Data →
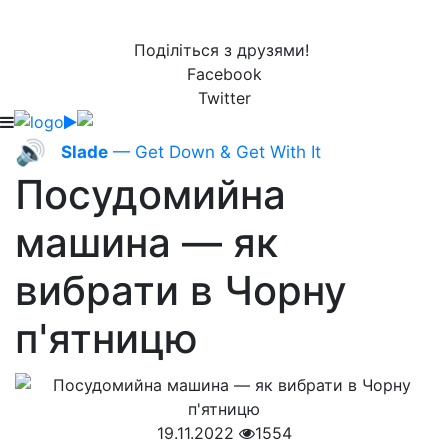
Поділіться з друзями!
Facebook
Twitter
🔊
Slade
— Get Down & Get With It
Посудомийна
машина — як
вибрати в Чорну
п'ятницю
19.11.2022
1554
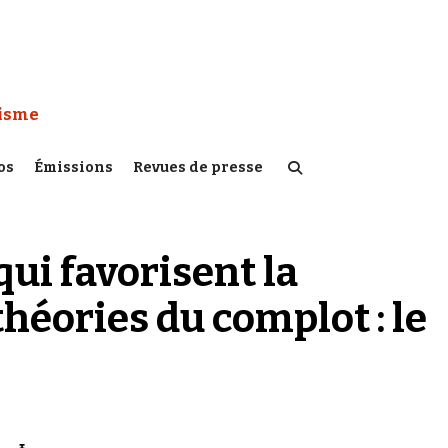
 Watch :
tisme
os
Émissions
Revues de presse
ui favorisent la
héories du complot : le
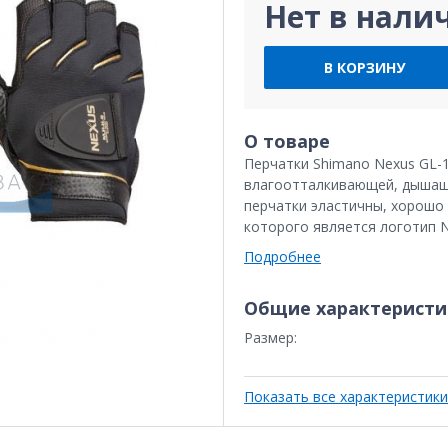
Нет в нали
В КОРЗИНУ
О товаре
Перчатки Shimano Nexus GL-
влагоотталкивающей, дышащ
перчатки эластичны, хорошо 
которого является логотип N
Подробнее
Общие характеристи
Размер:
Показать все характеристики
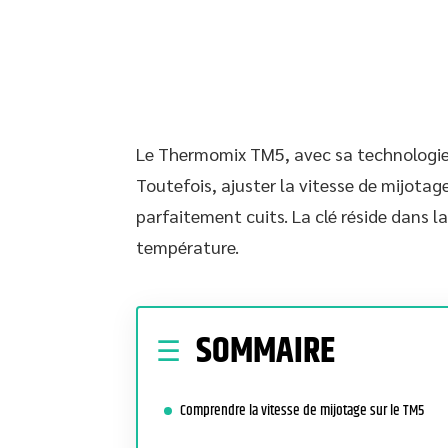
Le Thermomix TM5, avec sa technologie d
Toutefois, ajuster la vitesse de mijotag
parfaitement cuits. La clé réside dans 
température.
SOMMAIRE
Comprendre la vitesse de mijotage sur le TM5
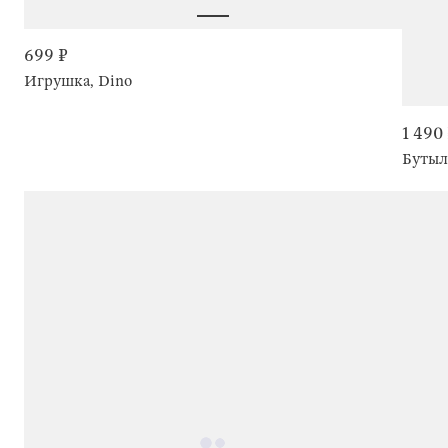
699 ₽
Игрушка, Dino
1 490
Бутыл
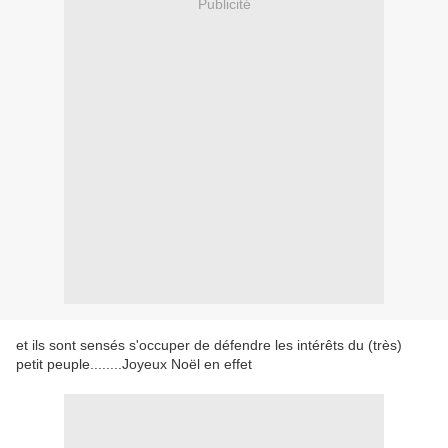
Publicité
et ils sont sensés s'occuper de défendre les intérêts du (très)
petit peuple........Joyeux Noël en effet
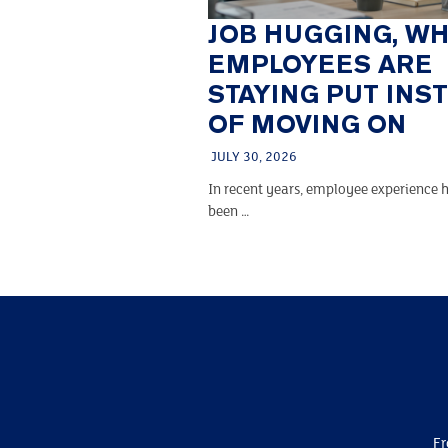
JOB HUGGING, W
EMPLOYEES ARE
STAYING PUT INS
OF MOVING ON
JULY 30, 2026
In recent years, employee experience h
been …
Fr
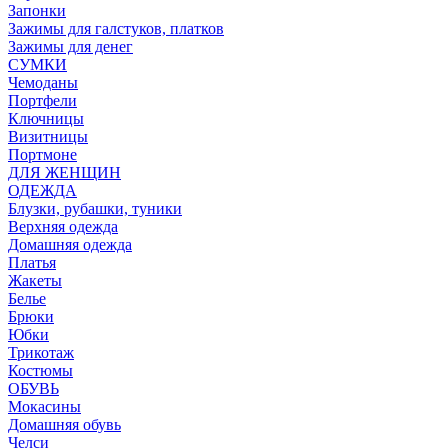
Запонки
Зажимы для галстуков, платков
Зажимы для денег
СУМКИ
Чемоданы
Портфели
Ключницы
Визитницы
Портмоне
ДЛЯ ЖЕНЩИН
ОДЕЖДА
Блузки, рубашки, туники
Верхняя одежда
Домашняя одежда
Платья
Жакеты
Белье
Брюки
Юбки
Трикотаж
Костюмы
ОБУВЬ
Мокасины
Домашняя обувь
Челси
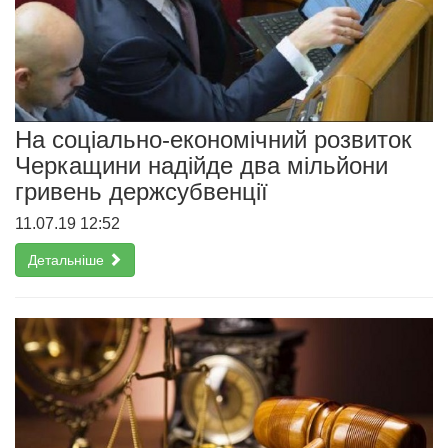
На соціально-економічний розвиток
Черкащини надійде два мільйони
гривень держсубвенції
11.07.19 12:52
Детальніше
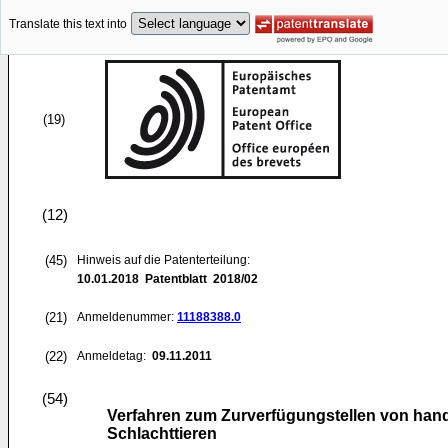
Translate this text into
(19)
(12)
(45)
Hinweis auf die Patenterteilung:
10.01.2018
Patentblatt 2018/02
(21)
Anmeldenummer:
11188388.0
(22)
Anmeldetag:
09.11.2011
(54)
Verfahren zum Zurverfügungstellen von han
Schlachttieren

Exercise aim → Leave out all images, then reproduce the entries above exactly.

Task result →
Поділіться з друзями!
Facebook
Twitter
🔊
Slade
— Get Down & Get With It
Посудомийна
машина — як
вибрати в Чорну
п'ятницю
19.11.2022
1554
 Watch :
tisme
os
Émissions
Revues de presse
ui favorisent la
héories du complot : le
Нет в нали
В КОРЗИНУ
О товаре
Перчатки Shimano Nexus GL-
влагоотталкивающей, дышащ
перчатки эластичны, хорошо 
которого является логотип N
Подробнее
Общие характеристи
Размер:
Показать все характеристики
Le Thermomix TM5, avec sa technologie d
Toutefois, ajuster la vitesse de mijotag
parfaitement cuits. La clé réside dans 
température.
SOMMAIRE
Comprendre la vitesse de mijotage sur le TM5
699 ₽
Игрушка, Dino
1 490
Бутыл
Publicité
et ils sont sensés s'occuper de défendre les intérêts du (très)
petit peuple........Joyeux Noël en effet
JOB HUGGING, W
EMPLOYEES ARE
STAYING PUT INS
OF MOVING ON
JULY 30, 2026
In recent years, employee experience h
been …
Fr
Запонки
Зажимы для галстуков, платков
Зажимы для денег
СУМКИ
Чемоданы
Портфели
Ключницы
Визитницы
Портмоне
ДЛЯ ЖЕНЩИН
ОДЕЖДА
Блузки, рубашки, туники
Верхняя одежда
Домашняя одежда
Платья
Жакеты
Белье
Брюки
Юбки
Трикотаж
Костюмы
ОБУВЬ
Мокасины
Домашняя обувь
Челси
На соціально-економічний розвиток
Черкащини надійде два мільйони
гривень держсубвенції
11.07.19 12:52
Детальніше
Translate this text into
(19)
(12)
(45)
Hinweis auf die Patenterteilung:
10.01.2018
Patentblatt 2018/02
(21)
Anmeldenummer:
11188388.0
(22)
Anmeldetag:
09.11.2011
(54)
Verfahren zum Zurverfügungstellen von han
Schlachttieren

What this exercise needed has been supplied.